Nutella row spotlights palm oil’s environmental destruction

France’s ecology minister, Ségolène Royal, caused a stir following her comments in an interview late on Monday on Canal+: “We have to replant a lot of trees because there is massive deforestation that also leads to global warming. We should stop eating Nutella, for example, because it’s made with palm oil.” She added that “Oil palms have replaced trees, and therefore caused considerable damage to the environment.” Ferrero, the Italian maker of Nutella, promptly issued a statement on Tuesday that it is committed to using 100% sustainably-sourced palm oil in its products. And rushing to the company’s defense, Italy’s environment minister Luca Galletti told Royal to “leave Italian products alone.”

If Nutella’s environmental commitments are indeed fully accurate, it is a misguided target. Most palm oil is not sustainable, and the rising numbers of plantations in Indonesia and Malaysia (which account for 85% of global palm oil production) have destroyed vast areas of tropical rain forest. This habitat loss threatens the survival of endangered species including the Sumatran tiger, the orangutan, the Sumatran elephant, and the Javan rhino. And besides contributing to global climate change, the slash-and-burn method of clearing land also results in major localized air pollution.

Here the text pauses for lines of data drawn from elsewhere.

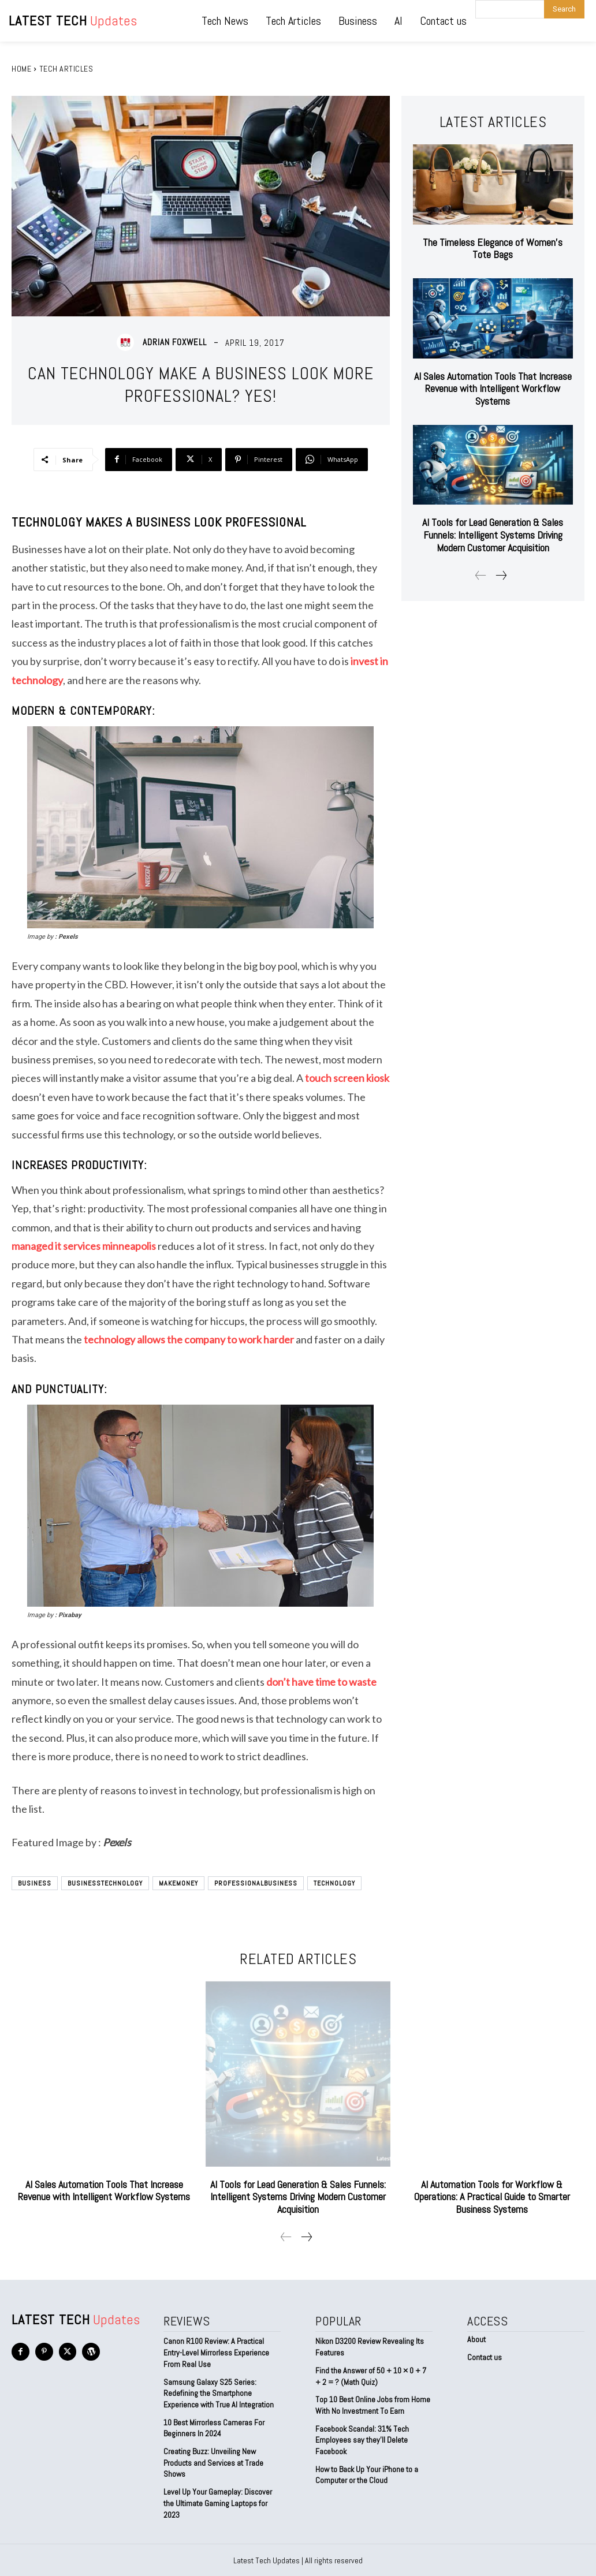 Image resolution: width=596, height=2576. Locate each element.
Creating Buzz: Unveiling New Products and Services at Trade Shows (213, 2462)
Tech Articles (66, 69)
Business (34, 1883)
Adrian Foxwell (175, 342)
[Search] (564, 9)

However, palm oil is a widely-used global commodity (complete with futures trading and spot markets), and about half of all supermarket products contain it, including many types of food and cosmetics. Oil palms are already among the most profitable cash crops for developing countries that can grow them.

The U.S. has led the strong growth in demand for palm oil; those imports climbed 352% between 2002 and 2012, to about 1 million metric tons per year. And demand is likely to keep grow in the near future, due to recent top-down regulatory changes in the U.S., Indonesia, and Malaysia. On Tuesday the U.S. Food and Drug Administration ordered food manufacturers to stop using trans fats within three years, because their main ingredients–partially hydrogenated oils– “are not ‘generally recognized as safe’ … for use in human food.” Palm oil is commonly used as a substitute for trans fats, and indeed many food manufacturers and fast-food chains have already made the switch.

Meanwhile, higher biodiesel targets are driving demand for palm oil. The U.S. Environmental Protection Agency said in May it would target a near 50% increase in the use of biomass-based diesel by 2017. Indonesia and Malaysia are also trying to raise their domestic use of palm oil in fuel, to both support the market as well as reduce expenditures on imported diesel. The Wall Street Journal reported that earlier this year, Indonesia introduced requirements to blend up to 15% of a palm oil feedstock in fuels by the end of 2015, with plans to later increase the ratio to 20%. And last week Malaysia’s government said it plans to increase the allowed blending of palm oil feedstock into biodiesel from 5% and 7% to as much as 10% by October. (However, weak crude oil prices will slow implementation of these goals, because palm oil is currently more expensive than fossil fuels.)

That said, media attention and consumer action can make a real difference. Following a public pressure campaign, the major palm oil company Astra Agro Lestari announced earlier this month a moratorium on all forest clearance in Indonesia, effective immediately. And a recent study found that consumers would be prepared to pay between 15% and 56% extra for products containing palm oil if they knew that it would help to protect the natural habitats of threatened animals and plants in Indonesia and Africa, where palm plantations have spread rapidly over the past 20 years.

Progress is still slow, but sustainably harvesting palm oil (for sale at a premium price) while conserving nearby tropical forests is looking a bit more likely.